# Intel Core i7 7700K trotz NZXT X62 280mm extrem heiß in Idle und Load



## Mechanix69 (5. April 2017)

*Intel Core i7 7700K trotz NZXT X62 280mm extrem heiß in Idle und Load*

Wie es bereits in der Überschrift steht, habe ich Hitzeprobleme mit dem i7 7700K (4.6GHz @ 1.3V) trotz der NZXT X62 280mm AiO Wasserkühlung.
Zuerst hier die Temps:
Idle:                           40°C
100% Load (P95): 70-88°C
Ingame (CS:GO):   64°C

Meine Frage: Ist das so normal bei Kaby-Lake oder stimmt da was mit der Kühlung nicht?
                          Wenn ja was kann ich machen um es zu verbessern ohne Garantieverlust (z.B. durch Deliding/Köpfen)

MfG Mechanix69


----------



## PC-Bastler_2011 (5. April 2017)

*AW: Intel Core i7 7700K trotz NZXT X62 280mm extrem heiß in Idle und Load*

Nur CT oder auchbei HWMonitor?

Bei 1,3V wären die Temperaturen aber auch kein Wunder, WLP unterm IHS undso.
Welche WLP hast du bei der Kühlermontage verwendet, und entsprechend "dick" aufgetragen?

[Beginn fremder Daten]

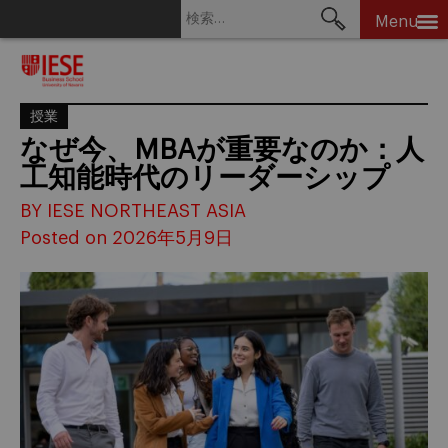
検
Menu
索:
Skip
to
content
授業
なぜ今、MBAが重要なのか：人
工知能時代のリーダーシップ
BY IESE NORTHEAST ASIA
Posted on 2026年5月9日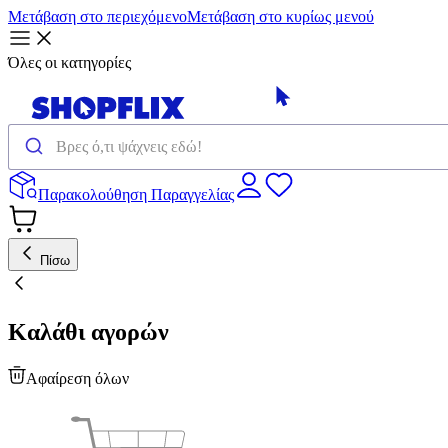
Μετάβαση στο περιεχόμενο
Μετάβαση στο κυρίως μενού
Όλες οι κατηγορίες
Παρακολούθηση Παραγγελίας
Πίσω
Καλάθι αγορών
Αφαίρεση όλων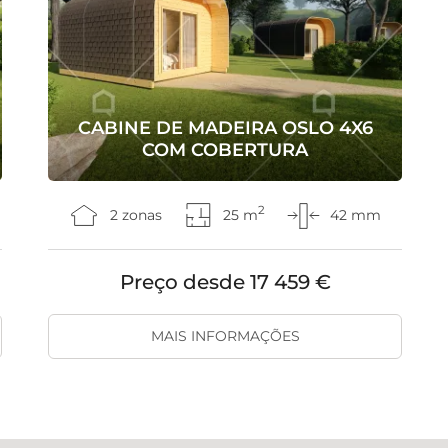
CABINE DE MADEIRA OSLO 4X6
COM COBERTURA
2
2 zonas
25 m
42 mm
Preço desde
17 459 €
MAIS INFORMAÇÕES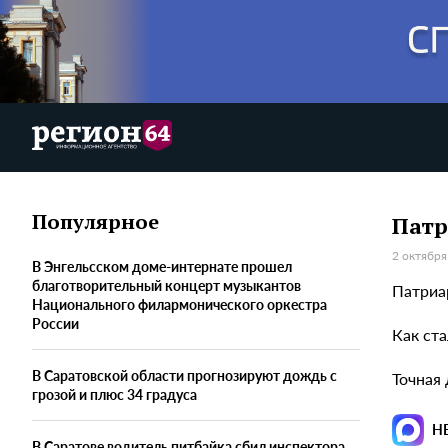
Популярное
Патр
2 октября
В Энгельсском доме-интернате прошел
благотворительный концерт музыкантов
Патриа
Национального филармонического оркестра
России
Как ста
В Саратовской области прогнозируют дождь с
Точная
грозой и плюс 34 градуса
Н
В Саратове водитель питбайка сбил инспектора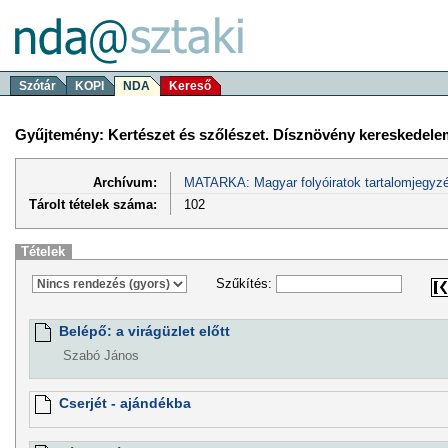
Szótár
KOPI
NDA
Kereső
Gyűjtemény: Kertészet és szőlészet. Dísznövény kereskedele
Archívum:
MATARKA: Magyar folyóiratok tartalomjegyzé
Tárolt tételek száma:
102
Tételek
Szűkítés:
Belépő: a virágüzlet előtt
Szabó János
Cserjét - ajándékba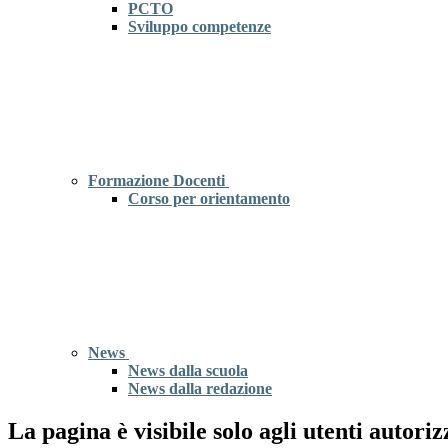
PCTO
Sviluppo competenze
Formazione Docenti
Corso per orientamento
News
News dalla scuola
News dalla redazione
La pagina è visibile solo agli utenti autoriz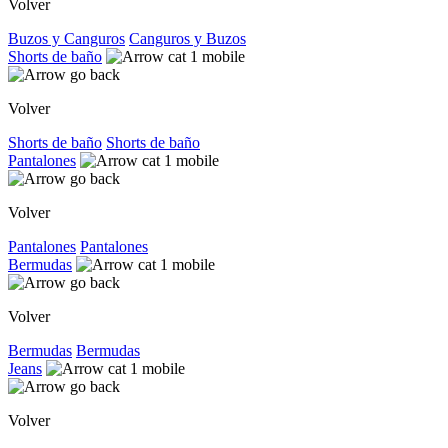
Volver
Buzos y Canguros
Canguros y Buzos
Shorts de baño
Volver
Shorts de baño
Shorts de baño
Pantalones
Volver
Pantalones
Pantalones
Bermudas
Volver
Bermudas
Bermudas
Jeans
Volver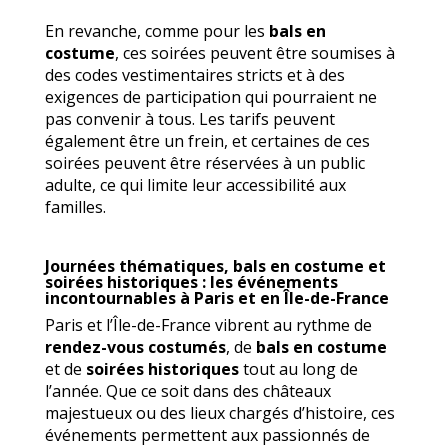
En revanche, comme pour les
bals en
costume
, ces soirées peuvent être soumises à
des codes vestimentaires stricts et à des
exigences de participation qui pourraient ne
pas convenir à tous. Les tarifs peuvent
également être un frein, et certaines de ces
soirées peuvent être réservées à un public
adulte, ce qui limite leur accessibilité aux
familles.
Journées thématiques, bals en costume et
soirées historiques : les événements
incontournables à Paris et en Île-de-France
Paris et l’Île-de-France vibrent au rythme de
rendez-vous costumés
, de
bals en costume
et de
soirées historiques
tout au long de
l’année. Que ce soit dans des châteaux
majestueux ou des lieux chargés d’histoire, ces
événements permettent aux passionnés de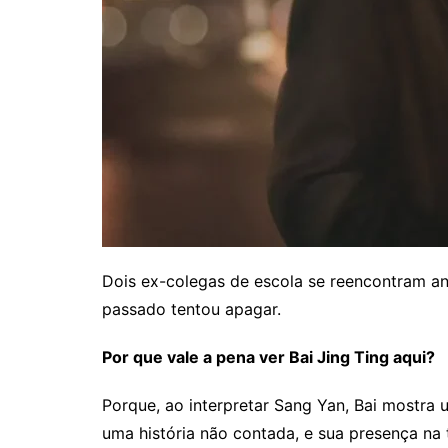
Dois ex-colegas de escola se reencontram an
passado tentou apagar.
Por que vale a pena ver Bai Jing Ting aqui?
Porque, ao interpretar Sang Yan, Bai mostra u
uma história não contada, e sua presença na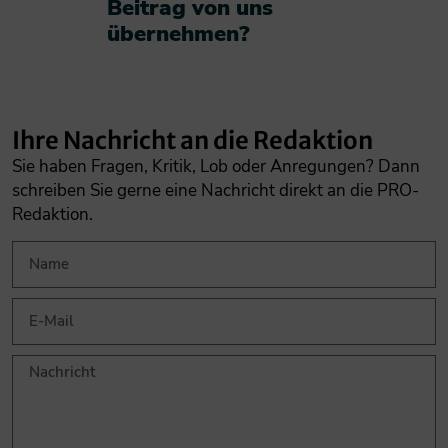
Beitrag von uns
übernehmen?​
Ihre Nachricht an die Redaktion
Sie haben Fragen, Kritik, Lob oder Anregungen? Dann
schreiben Sie gerne eine Nachricht direkt an die PRO-
Redaktion.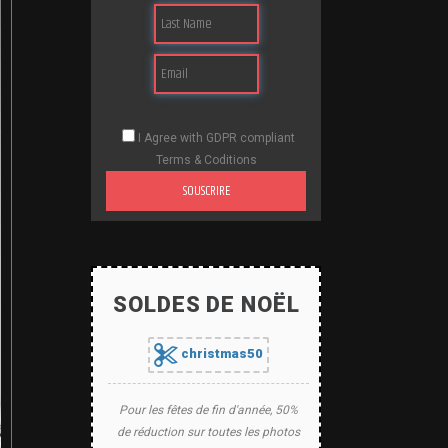
I Agree with GDPR compliant
Terms & Coditions
SOUSCRIRE
SOLDES DE NOËL
christmas50
Pour les fêtes de fin d'année, 50%
de réduction sur toutes les photos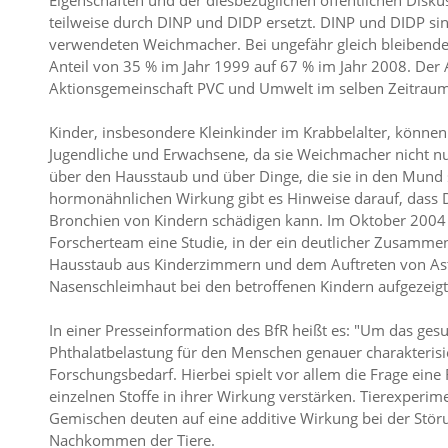
Eigenschaften und der diesbezüglichen öffentlichen Dis
teilweise durch DINP und DIDP ersetzt. DINP und DIDP s
verwendeten Weichmacher. Bei ungefähr gleich bleibend
Anteil von 35 % im Jahr 1999 auf 67 % im Jahr 2008. Der 
Aktionsgemeinschaft PVC und Umwelt im selben Zeitraum
Kinder, insbesondere Kleinkinder im Krabbelalter, können 
Jugendliche und Erwachsene, da sie Weichmacher nicht n
über den Hausstaub und über Dinge, die sie in den Mund
hormonähnlichen Wirkung gibt es Hinweise darauf, dass 
Bronchien von Kindern schädigen kann. Im Oktober 2004 
Forscherteam eine Studie, in der ein deutlicher Zusamm
Hausstaub aus Kinderzimmern und dem Auftreten von As
Nasenschleimhaut bei den betroffenen Kindern aufgezeigt
In einer Presseinformation des BfR heißt es: "Um das ges
Phthalatbelastung für den Menschen genauer charakterisi
Forschungsbedarf. Hierbei spielt vor allem die Frage eine 
einzelnen Stoffe in ihrer Wirkung verstärken. Tierexperim
Gemischen deuten auf eine additive Wirkung bei der Stör
Nachkommen der Tiere.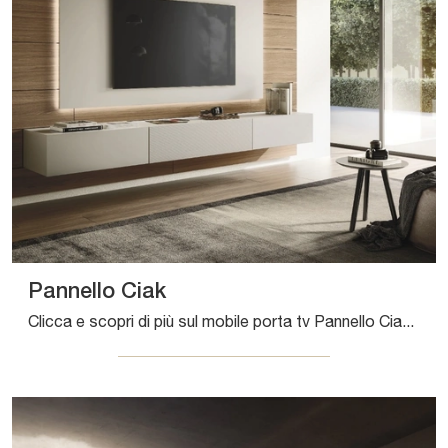
Pannello Ciak
Clicca e scopri di più sul mobile porta tv Pannello Ciak di Sangiacomo: realizzato in laccato opaco, è il prodotto perfetto per spazi design.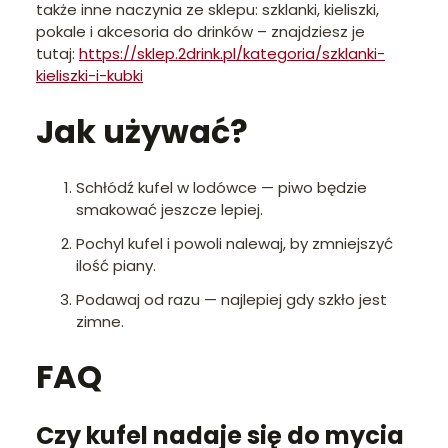
także inne naczynia ze sklepu: szklanki, kieliszki,
pokale i akcesoria do drinków – znajdziesz je
tutaj:
https://sklep.2drink.pl/kategoria/szklanki-
kieliszki-i-kubki
Jak używać?
Schłódź kufel w lodówce — piwo będzie
smakować jeszcze lepiej.
Pochyl kufel i powoli nalewaj, by zmniejszyć
ilość piany.
Podawaj od razu — najlepiej gdy szkło jest
zimne.
FAQ
Czy kufel nadaje się do mycia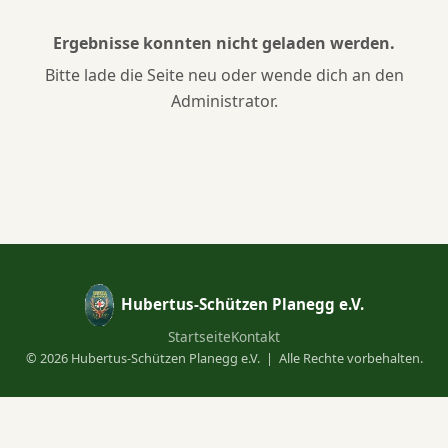
Ergebnisse konnten nicht geladen werden.
Bitte lade die Seite neu oder wende dich an den
Administrator.
Hubertus-Schützen Planegg e.V.
Startseite
Kontakt
©
2026
Hubertus-Schützen Planegg e.V. | Alle Rechte vorbehalten.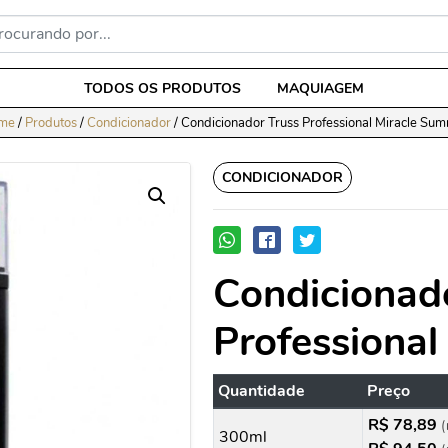
TODOS OS PRODUTOS
MAQUIAGEM
me
/
Produtos
/
Condicionador
/
Condicionador Truss Professional Miracle Su
CONDICIONADOR
Condicionad
Professiona
Quantidade
Preço
R$ 78,89
(
300ml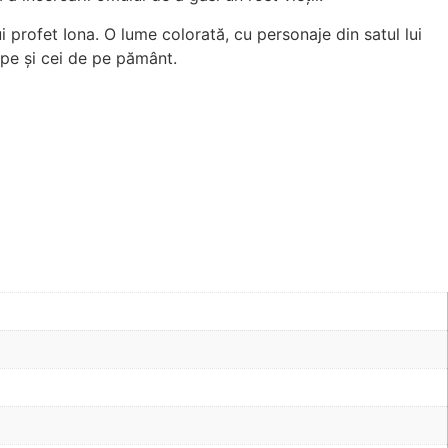
 profet Iona. O lume colorată, cu personaje din satul lui
ape și cei de pe pământ.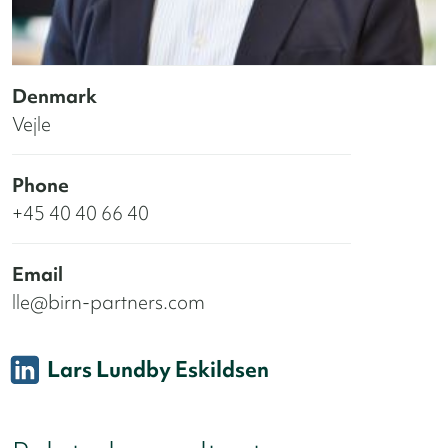
Denmark
Vejle
Phone
+45 40 40 66 40
Email
lle@birn-partners.com
Lars Lundby Eskildsen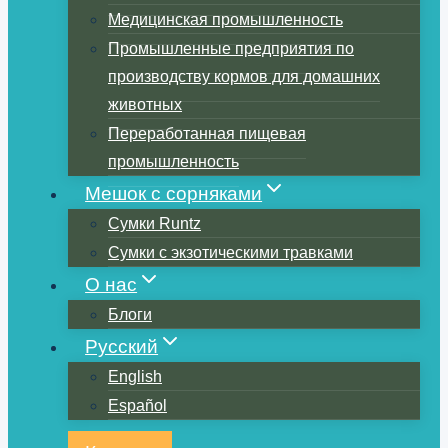
Медицинская промышленность
Промышленные предприятия по
производству кормов для домашних
животных
Переработанная пищевая
промышленность
Мешок с сорняками
Сумки Runtz
Сумки с экзотическими травками
О нас
Блоги
Русский
English
Español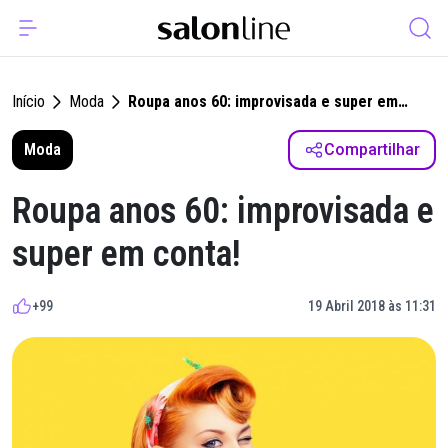
Início
Moda
Roupa anos 60: improvisada e super em
conta!
Moda
Compartilhar
Roupa anos 60: improvisada e
super em conta!
+99
19 Abril 2018 às 11:31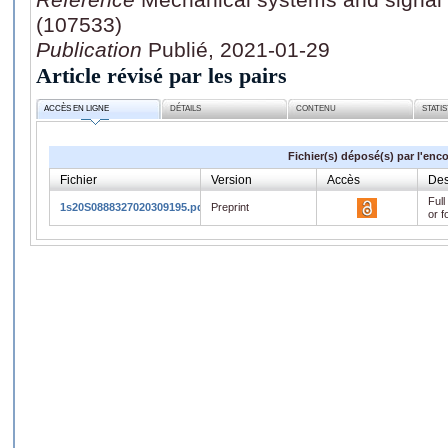
(107533)
Publication
Publié, 2021-01-29
Article révisé par les pairs
ACCÈS EN LIGNE
DÉTAILS
CONTENU
STATI
Fichier(s) déposé(s) par l'enc
Fichier
Version
Accès
Des
Full
1s20S0888327020309195.pdf
Preprint
or f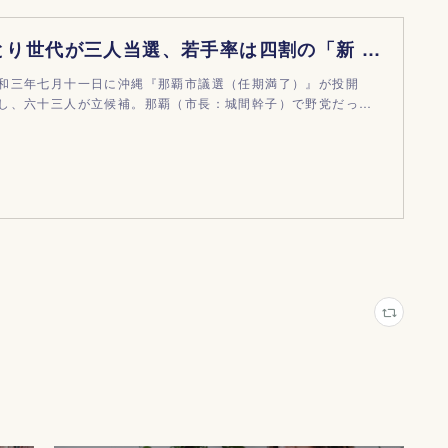
二十代・ゆとり世代が三人当選、若手率は四割の「新 那覇議会」
和三年七月十一日に沖縄『那覇市議選（任期満了）』が投開
し、六十三人が立候補。那覇（市長：城間幹子）で野党だっ…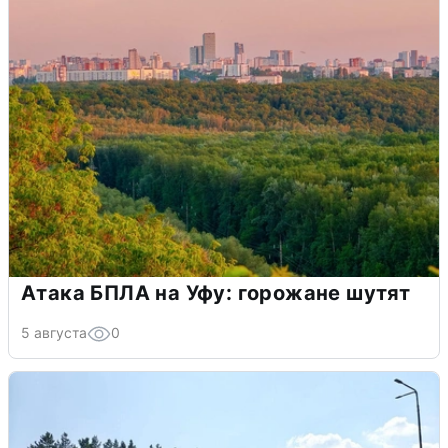
Атака БПЛА на Уфу: горожане шутят
5 августа
0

Oder läuft die Pumpe nicht mit Volldampf? Bzw der Lüfter am Radi


----------



## Mechanix69 (5. April 2017)

*AW: Intel Core i7 7700K trotz NZXT X62 280mm extrem heiß in Idle und Load*

Danke erstmal für die Antwort.
Ich lad mal HWMonitor runter...
WLP hab ich die bereits aufgetragene verwendet weil die ganz gut sein soll aber ich habe hier noch ne Thermal Grizzly Kryonaut rumstehen.
Die Wasserkühlung läuft bei 100% und die Lüfter bei 50% (NZXT AER RGB 140mm)


----------



## defender197899 (5. April 2017)

*AW: Intel Core i7 7700K trotz NZXT X62 280mm extrem heiß in Idle und Load*

Das beste wäre wenn du den i7 köpfst  dann sind 15 -20 grad weniger drin


----------



## Threshold (5. April 2017)

*AW: Intel Core i7 7700K trotz NZXT X62 280mm extrem heiß in Idle und Load*

Köpfen und kein Garantieverlust passen aber nicht zusammen.


----------



## Chukku (5. April 2017)

*AW: Intel Core i7 7700K trotz NZXT X62 280mm extrem heiß in Idle und Load*

Die Temperaturen scheinen mir eigentlich ziemlich normal zu sein.
Besonders, weil 1.3V ja auch nicht ganz wenig sind.

Da schränkt dich leider die Intel interne Paste zwischen Chip und Heatspreader ein.. da ist der Kühler ziemlich machtlos.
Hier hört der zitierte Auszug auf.